Die drei Männer hatten Armeejacken und Hosen an, die allesamt schon bessere Tage gesehen hatten. Dienstabzeichen, Einheitszeichen oder Namensschilder fehlten und die Männer legten auch keinen Wert darauf. Alle drei trugen kurz geschnittene Haare, die einer dringenden Wäsche bedurften. Eine Rasur war ebenso überfällig.

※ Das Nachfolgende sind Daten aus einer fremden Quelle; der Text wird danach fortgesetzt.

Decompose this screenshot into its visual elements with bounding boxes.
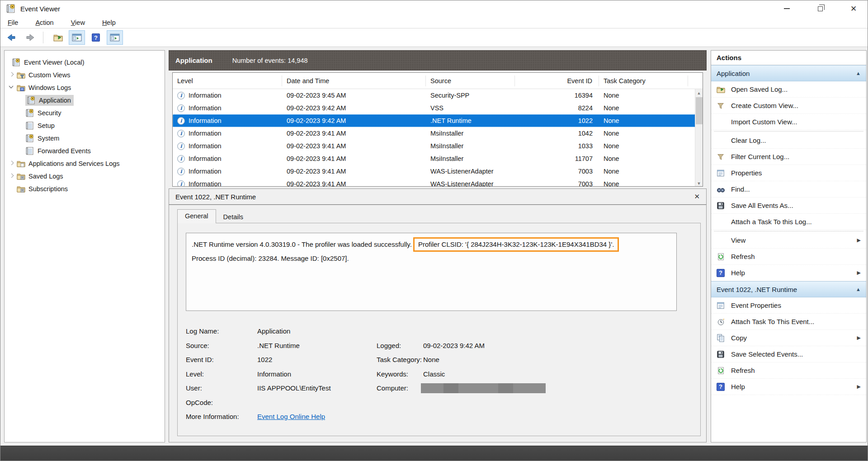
tree-item-system[interactable]: System xyxy=(5,132,165,145)
event-log-online-help-link[interactable]: Event Log Online Help xyxy=(257,413,325,420)
scroll-up-icon[interactable]: ▲ xyxy=(695,89,703,97)
action-help[interactable]: Help ▶ xyxy=(711,265,866,281)
find-icon xyxy=(717,185,725,193)
action-save-all-events-as[interactable]: Save All Events As... xyxy=(711,198,866,214)
tree-item-application[interactable]: Application xyxy=(5,94,165,107)
menu-file[interactable]: File xyxy=(2,18,24,28)
row-datetime: 09-02-2023 9:41 AM xyxy=(282,168,426,175)
back-button[interactable] xyxy=(3,30,19,45)
action-event-properties[interactable]: Event Properties xyxy=(711,297,866,314)
action-properties[interactable]: Properties xyxy=(711,165,866,181)
restore-button[interactable] xyxy=(810,2,830,15)
show-console-tree-button[interactable] xyxy=(69,30,85,45)
event-row-selected[interactable]: iInformation 09-02-2023 9:42 AM .NET Run… xyxy=(173,114,703,127)
column-header-datetime[interactable]: Date and Time xyxy=(282,75,426,86)
event-row[interactable]: iInformation 09-02-2023 9:41 AM MsiInsta… xyxy=(173,152,703,165)
log-icon xyxy=(25,134,34,142)
event-fields: Log Name: Application Source: .NET Runti… xyxy=(186,325,692,424)
row-event-id: 16394 xyxy=(515,92,599,99)
minimize-button[interactable] xyxy=(776,2,797,15)
menu-action[interactable]: Action xyxy=(30,18,59,28)
icon-spacer xyxy=(716,236,726,245)
actions-title: Actions xyxy=(711,51,866,65)
action-import-custom-view[interactable]: Import Custom View... xyxy=(711,114,866,130)
row-task-category: None xyxy=(599,155,688,162)
console-tree-icon xyxy=(72,33,82,42)
event-row[interactable]: iInformation 09-02-2023 9:41 AM MsiInsta… xyxy=(173,140,703,152)
tab-details[interactable]: Details xyxy=(216,211,250,223)
log-icon xyxy=(27,96,36,104)
properties-icon xyxy=(717,301,725,310)
action-refresh-event[interactable]: Refresh xyxy=(711,362,866,379)
forward-button[interactable] xyxy=(22,30,38,45)
actions-group-application[interactable]: Application ▲ xyxy=(711,65,866,81)
log-icon xyxy=(25,147,34,155)
action-filter-current-log[interactable]: Filter Current Log... xyxy=(711,149,866,165)
action-copy[interactable]: Copy ▶ xyxy=(711,330,866,346)
tree-item-security[interactable]: Security xyxy=(5,107,165,119)
menu-view[interactable]: View xyxy=(66,18,90,28)
action-find[interactable]: Find... xyxy=(711,181,866,198)
action-view[interactable]: View ▶ xyxy=(711,232,866,249)
event-row-partial[interactable]: iInformation 09-02-2023 9:41 AM WAS-List… xyxy=(173,178,703,187)
back-icon xyxy=(6,33,16,42)
tree-item-forwarded-events[interactable]: Forwarded Events xyxy=(5,145,165,157)
column-header-level[interactable]: Level xyxy=(173,75,282,86)
detail-tabs: General Details xyxy=(177,209,250,223)
action-refresh[interactable]: Refresh xyxy=(711,249,866,265)
tree-item-event-viewer-local[interactable]: Event Viewer (Local) xyxy=(5,56,165,69)
forward-icon xyxy=(25,33,35,42)
row-event-id: 11707 xyxy=(515,155,599,162)
tab-general[interactable]: General xyxy=(177,209,216,223)
row-event-id: 1033 xyxy=(515,142,599,150)
collapse-icon[interactable]: ▲ xyxy=(856,71,861,76)
action-create-custom-view[interactable]: Create Custom View... xyxy=(711,98,866,114)
event-row[interactable]: iInformation 09-02-2023 9:41 AM WAS-List… xyxy=(173,165,703,178)
help-toolbar-button[interactable] xyxy=(88,30,104,45)
column-header-source[interactable]: Source xyxy=(426,75,515,86)
tree-item-setup[interactable]: Setup xyxy=(5,119,165,132)
action-attach-task-to-log[interactable]: Attach a Task To this Log... xyxy=(711,214,866,230)
action-save-selected-events[interactable]: Save Selected Events... xyxy=(711,346,866,362)
tree-label: Windows Logs xyxy=(28,84,71,91)
properties-icon xyxy=(717,169,725,177)
scrollbar-thumb[interactable] xyxy=(696,97,703,124)
field-value-log-name: Application xyxy=(257,327,290,335)
restore-icon xyxy=(818,6,823,11)
row-datetime: 09-02-2023 9:41 AM xyxy=(282,155,426,162)
description-text-line2: Process ID (decimal): 23284. Message ID:… xyxy=(192,254,349,262)
field-label-user: User: xyxy=(186,384,202,392)
field-value-event-id: 1022 xyxy=(257,356,272,363)
action-open-saved-log[interactable]: Open Saved Log... xyxy=(711,81,866,98)
open-saved-log-button[interactable] xyxy=(50,30,66,45)
tree-item-custom-views[interactable]: Custom Views xyxy=(5,69,165,81)
event-list-scrollbar[interactable]: ▲ ▼ xyxy=(695,89,703,187)
preview-close-icon[interactable]: ✕ xyxy=(694,193,700,201)
event-row[interactable]: iInformation 09-02-2023 9:41 AM MsiInsta… xyxy=(173,127,703,140)
row-datetime: 09-02-2023 9:41 AM xyxy=(282,142,426,150)
column-header-task-category[interactable]: Task Category xyxy=(599,75,688,86)
event-description[interactable]: .NET Runtime version 4.0.30319.0 - The p… xyxy=(186,233,677,311)
tree-item-saved-logs[interactable]: Saved Logs xyxy=(5,170,165,183)
action-label: Refresh xyxy=(731,367,755,374)
show-action-pane-button[interactable] xyxy=(107,30,123,45)
event-list: Level Date and Time Source Event ID Task… xyxy=(172,72,703,187)
scroll-down-icon[interactable]: ▼ xyxy=(695,179,703,187)
close-button[interactable]: ✕ xyxy=(843,2,864,15)
menu-help[interactable]: Help xyxy=(97,18,121,28)
field-value-logged: 09-02-2023 9:42 AM xyxy=(423,342,485,349)
row-source: .NET Runtime xyxy=(426,117,515,124)
action-clear-log[interactable]: Clear Log... xyxy=(711,132,866,149)
action-help-event[interactable]: Help ▶ xyxy=(711,379,866,395)
tree-item-apps-services-logs[interactable]: Applications and Services Logs xyxy=(5,157,165,170)
event-row[interactable]: iInformation 09-02-2023 9:45 AM Security… xyxy=(173,89,703,102)
folder-page-icon xyxy=(16,160,25,168)
action-attach-task-to-event[interactable]: Attach Task To This Event... xyxy=(711,314,866,330)
event-row[interactable]: iInformation 09-02-2023 9:42 AM VSS 8224… xyxy=(173,102,703,114)
column-header-event-id[interactable]: Event ID xyxy=(515,75,599,86)
tree-item-subscriptions[interactable]: Subscriptions xyxy=(5,183,165,195)
actions-group-event[interactable]: Event 1022, .NET Runtime ▲ xyxy=(711,281,866,297)
tree-item-windows-logs[interactable]: Windows Logs xyxy=(5,81,165,94)
tree-selection-highlight: Application xyxy=(25,95,74,106)
collapse-icon[interactable]: ▲ xyxy=(856,287,861,292)
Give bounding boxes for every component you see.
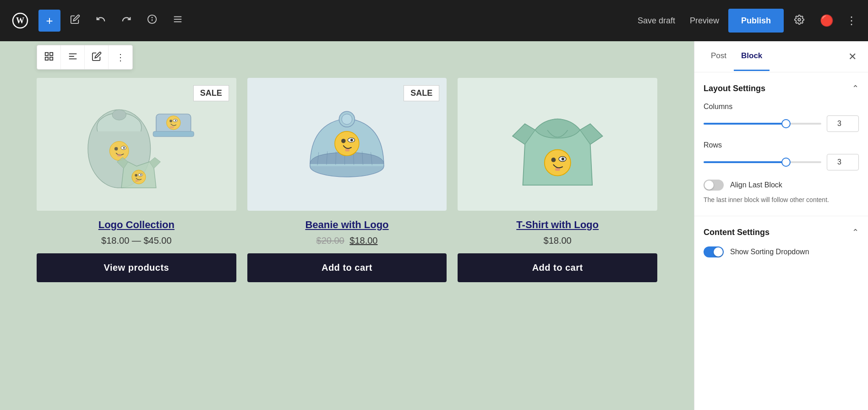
collapse-layout-button[interactable]: ⌃ (852, 83, 859, 93)
more-options-button[interactable]: ⋮ (842, 11, 861, 30)
settings-button[interactable] (787, 9, 811, 33)
edit-block-button[interactable] (85, 45, 109, 69)
top-bar: W + (0, 0, 868, 41)
products-grid: SALE Logo Collection $18.00 — $45.00 Vie… (37, 78, 657, 282)
save-draft-button[interactable]: Save draft (632, 12, 681, 29)
rows-slider[interactable] (704, 158, 821, 167)
collapse-content-button[interactable]: ⌃ (852, 227, 859, 237)
view-products-button[interactable]: View products (37, 253, 236, 282)
slider-track (704, 123, 821, 125)
product-name: Logo Collection (98, 219, 175, 231)
more-icon: ⋮ (846, 14, 857, 27)
svg-point-31 (135, 174, 137, 176)
add-to-cart-button[interactable]: Add to cart (247, 253, 447, 282)
columns-input[interactable] (827, 115, 859, 132)
sidebar-header: Post Block ✕ (694, 41, 868, 72)
svg-rect-11 (45, 57, 48, 60)
sale-badge: SALE (404, 85, 439, 101)
original-price: $20.00 (317, 235, 344, 246)
slider-track (704, 161, 821, 163)
svg-point-22 (117, 154, 121, 157)
block-more-button[interactable]: ⋮ (109, 45, 132, 69)
content-settings-title: Content Settings (704, 228, 770, 237)
align-button[interactable] (61, 45, 85, 69)
chevron-up-icon: ⌃ (852, 228, 859, 237)
toolbar-right: Save draft Preview Publish 🔴 ⋮ (632, 9, 861, 33)
tab-post[interactable]: Post (704, 42, 734, 71)
svg-point-46 (341, 139, 345, 143)
tab-block[interactable]: Block (734, 42, 770, 71)
slider-thumb[interactable] (781, 119, 791, 128)
product-name: T-Shirt with Logo (516, 219, 599, 231)
rows-setting: Rows (704, 141, 859, 170)
svg-point-21 (123, 147, 125, 149)
plus-icon: + (46, 14, 53, 28)
grid-icon (44, 51, 54, 64)
info-button[interactable] (141, 10, 163, 32)
columns-slider-row (704, 115, 859, 132)
svg-point-44 (342, 114, 352, 125)
wp-logo[interactable]: W (7, 8, 33, 33)
align-last-block-desc: The last inner block will follow other c… (704, 195, 859, 205)
edit-button[interactable] (64, 10, 86, 32)
right-sidebar: Post Block ✕ Layout Settings ⌃ Columns (694, 41, 868, 410)
svg-point-51 (551, 158, 556, 162)
svg-point-18 (109, 141, 129, 160)
slider-thumb[interactable] (781, 158, 791, 167)
yoast-icon: 🔴 (820, 14, 834, 27)
redo-button[interactable] (115, 10, 137, 32)
svg-rect-54 (555, 168, 560, 171)
product-card: SALE Beanie with Logo $20.00 $18.00 Add … (247, 78, 447, 282)
layout-settings-section: Layout Settings ⌃ Columns (694, 72, 868, 216)
products-container: SALE Logo Collection $18.00 — $45.00 Vie… (0, 41, 694, 301)
svg-point-48 (350, 139, 353, 142)
columns-setting: Columns (704, 103, 859, 132)
svg-rect-29 (169, 126, 174, 128)
align-last-block-row: Align Last Block (704, 180, 859, 191)
svg-point-19 (114, 147, 118, 151)
list-view-button[interactable] (167, 10, 189, 32)
columns-slider[interactable] (704, 119, 821, 128)
svg-point-53 (562, 158, 564, 160)
svg-point-28 (175, 120, 176, 121)
add-block-button[interactable]: + (38, 10, 60, 32)
yoast-button[interactable]: 🔴 (815, 9, 839, 33)
svg-rect-49 (345, 148, 349, 151)
align-last-block-label: Align Last Block (730, 181, 782, 189)
svg-point-30 (131, 170, 145, 184)
svg-point-50 (545, 150, 571, 176)
align-icon (68, 51, 78, 64)
toggle-knob (704, 180, 714, 190)
grid-view-button[interactable] (37, 45, 61, 69)
three-dots-icon: ⋮ (116, 52, 125, 63)
redo-icon (121, 14, 131, 27)
product-image: SALE (247, 78, 447, 211)
slider-fill (704, 123, 786, 125)
svg-point-17 (112, 109, 126, 120)
undo-icon (96, 14, 106, 27)
undo-button[interactable] (90, 10, 112, 32)
product-price: $18.00 — $45.00 (101, 235, 171, 246)
show-sorting-row: Show Sorting Dropdown (704, 246, 859, 257)
main-layout: ⋮ (0, 41, 868, 410)
pencil-icon (92, 51, 102, 64)
add-to-cart-button[interactable]: Add to cart (458, 253, 657, 282)
align-last-block-toggle[interactable] (704, 180, 724, 191)
rows-input[interactable] (827, 154, 859, 170)
svg-point-8 (798, 18, 801, 21)
edit-icon (70, 14, 80, 27)
content-settings-section: Content Settings ⌃ Show Sorting Dropdown (694, 216, 868, 273)
preview-button[interactable]: Preview (684, 12, 725, 29)
product-price: $20.00 $18.00 (317, 235, 378, 246)
list-icon (173, 14, 183, 27)
svg-point-26 (169, 120, 172, 122)
rows-slider-row (704, 154, 859, 170)
show-sorting-toggle[interactable] (704, 246, 724, 257)
publish-button[interactable]: Publish (728, 9, 784, 33)
rows-label: Rows (704, 141, 859, 149)
sale-badge: SALE (193, 85, 229, 101)
slider-fill (704, 161, 786, 163)
svg-point-45 (335, 131, 359, 156)
product-image (458, 78, 657, 211)
close-sidebar-button[interactable]: ✕ (844, 49, 861, 65)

Auf der Rückbank des Doppelkabiners lag, mit schmerzverzerrtem Gesicht, einer der Männer, dessen blonde Haare sich vom dunkelgrün der Armeekleidung abhoben. Fahrer und Beifahrer war die Anstrengung der letzten Stunden anzumerken, sie schienen jedoch unverletzt zu sein.
Der Beifahrer, dessen Haut etwas dunkler war, als die seiner Kollegen, packte den Mann auf der Rückbank grob am Kragen und riss ihn nach oben, so dass dieser wach wurde:
„Hör zu mein Freund,“ zischte er ihn auf einer Mischung aus polnisch und kroatisch an, „wenn Du nicht durchhältst, müssen wir Dich hier zurücklassen, aber bestimmt nicht lebend!“
„Lasst mir ein paar Stunden meine Ruhe, dann bin ich wieder auf den Beinen. Wenn nicht, könnt Ihr mich hier eh begraben.“ Die Antwort kam auf polnisch.
Anhand der Verletzungen hätte man annehmen können, dass der Liegende schwächer geredet hätte, aber die Stimme war fest und kraftvoll, das gefiel dem Beifahrer.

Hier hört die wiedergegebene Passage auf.